My experience with the standups was my first and most painful reminder of how easily going through the Scrum motion can miss achieving their intended purpose. I came to believe that the standups were not being done for the benefit of the team members, but they were done because there was some unstated expectation from above that they should be done.
5. Wasteful retrospectives
As a coach, I used to tell teams that they can change anything about their process, but keep the retrospective, as it was the sacred ceremony for process improvement, therefore I was surprised when I began to detest the retro almost as much as the standup. Many of the reasons behind my dislike for the retro were similar to those of the standup: I wanted to be productive. I wanted to code. I wanted to get in the “flow” and stay there. Retrospectives were an impediment to all of these.

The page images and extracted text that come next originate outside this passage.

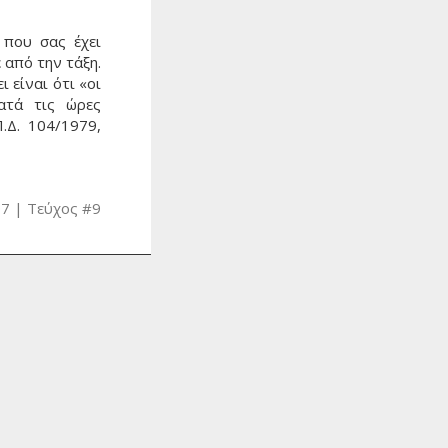
 που σας έχει
 από την τάξη.
 είναι ότι «οι
ατά τις ώρες
.Δ. 104/1979,
07
Τεύχος #9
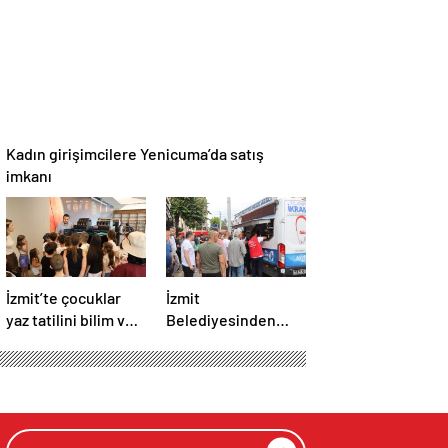
Kadın girişimcilere Yenicuma’da satış
imkanı
İzmit’te çocuklar
İzmit
yaz tatilini bilim ve
Belediyesinden
teknolojiyle geçirdi
Cuma sonrası
vatandaşlara tatlı
ikram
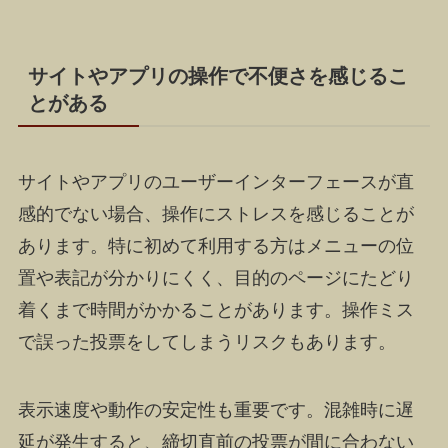
サイトやアプリの操作で不便さを感じるこ
とがある
サイトやアプリのユーザーインターフェースが直
感的でない場合、操作にストレスを感じることが
あります。特に初めて利用する方はメニューの位
置や表記が分かりにくく、目的のページにたどり
着くまで時間がかかることがあります。操作ミス
で誤った投票をしてしまうリスクもあります。
表示速度や動作の安定性も重要です。混雑時に遅
延が発生すると、締切直前の投票が間に合わない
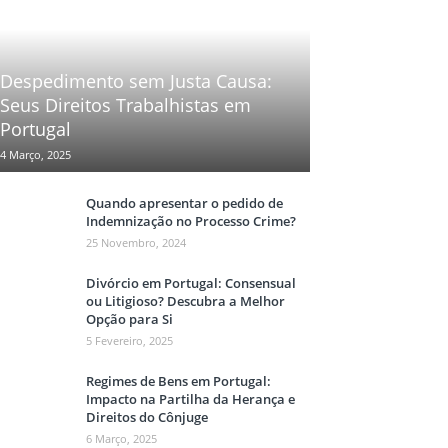
Despedimento sem Justa Causa:
Seus Direitos Trabalhistas em
Portugal
4 Março, 2025
Quando apresentar o pedido de
Indemnização no Processo Crime?
25 Novembro, 2024
Divórcio em Portugal: Consensual
ou Litigioso? Descubra a Melhor
Opção para Si
5 Fevereiro, 2025
Regimes de Bens em Portugal:
Impacto na Partilha da Herança e
Direitos do Cônjuge
6 Março, 2025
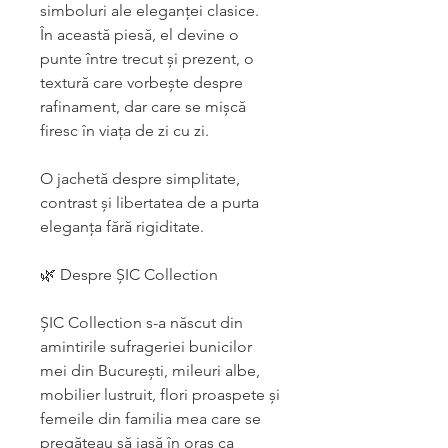
simboluri ale eleganței clasice.
În această piesă, el devine o
punte între trecut și prezent
,
o
textură care vorbește despre
rafinament, dar care se mișcă
firesc în viața de zi cu zi.
O jachetă despre simplitate,
contrast și libertatea de a purta
eleganța fără rigiditate.
🌿
Despre ȘIC Collection
ȘIC Collection
s-a născut din
amintirile sufrageriei bunicilor
mei din București
,
mileuri albe,
mobilier lustruit, flori proaspete și
femei
le din familia mea
care se
pregăteau să iasă în oraș ca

I was certainly an advocate for continuous improvement; I saw no shortage of opportunities to make things better. However, rarely would we delve deep into any of these topics in the retro. There always seemed to be elephants in the room, or tacit assumptions that some things were too big to change. Many of these were related to the codebase in which we were working – we would be constantly tripped up by the antiquity of the codebase, yet doing something about it seemed out of reach. Other “elephants” were related to product management, an unshakable “all or nothing” mentality that got in the way of prioritization.
As a result, the retrospectives tended towards debating insignificant minutia, (such as agonizing over specific wording of acceptance criteria) when compared against the overwhelming organizational impediments that we would conveniently ignore. To me, we were investing in micro-optimization, while simultaneously ignoring the glaring organizational impediments around us. This frustration was compounded by the tacit organizational expectation that we hold retrospectives (less we don’t “look” agile). It seemed as if the retrospectives were going through the motions for the sake of agile appearances.

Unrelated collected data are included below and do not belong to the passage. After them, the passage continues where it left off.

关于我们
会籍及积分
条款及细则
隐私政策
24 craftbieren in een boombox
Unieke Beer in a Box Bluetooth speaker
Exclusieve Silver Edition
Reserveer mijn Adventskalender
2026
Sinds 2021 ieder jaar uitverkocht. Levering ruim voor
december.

In an effort to combat this, as a team, we ran an experiment: we tried having our retrospectives late on a Friday afternoon. The knowledge that the rest of the day would be a write-off anyways was a convenient antidote to the desire to get back to the desk. Further, we had the retrospectives offsite in a casual setting. Personally, I felt this very much opened up the conversation. We spoke more candidly, and we also began envisioning grand futures and possibilities. I found these conversations to be much more energizing and useful to build common clarity of purpose for our team and where we wanted to go technically. The shift to an off-site and unstructured retrospective, in my opinion at least, led to much more creative thinking.
6. Sometimes stories cannot be split
As a coach, I was a firm believer that stories could be easily split. I would react with immediate suspicion whenever a team would suggest that a story could not be split into smaller stories. Surely, there must be a way? And yes, there often was, but for every time I helped a team find a way to split a story, I encountered many other teams who were splitting stories that no longer honored the value of the story – they split along technical or task lines to force it into the iteration. Consistent with Bill Wake’s INVEST criteria for good user stories, a user story must be deliver business value when complete. Where I was non-prescriptive on specific ceremonies and practices, as a coach, I shared no such flexibility about honoring the definition of valuable user stories. To me, playing fast and loose with the definition of a story’s “value” fundamentally broke the purpose of agile: to obtain feedback through early and often delivery.
Now, as a team member, we began working together on an initiative to simplify and add new functionality to certain back-end parts of an application. We encountered the problem of defining “small” stories; as we were wading through 20+ year old code across five different languages, we realized that even the most trivial “valuable” change required significant efforts. Every time we thought we found a legitimate approach to keep the stories small by containing the extent of change, we were continuously proven wrong once we began coding. Repeatedly, we would come to realize that our presumably small change would force numerous unforeseen changes elsewhere. The high degree of coupling placed a fundamental boundary on story splitting.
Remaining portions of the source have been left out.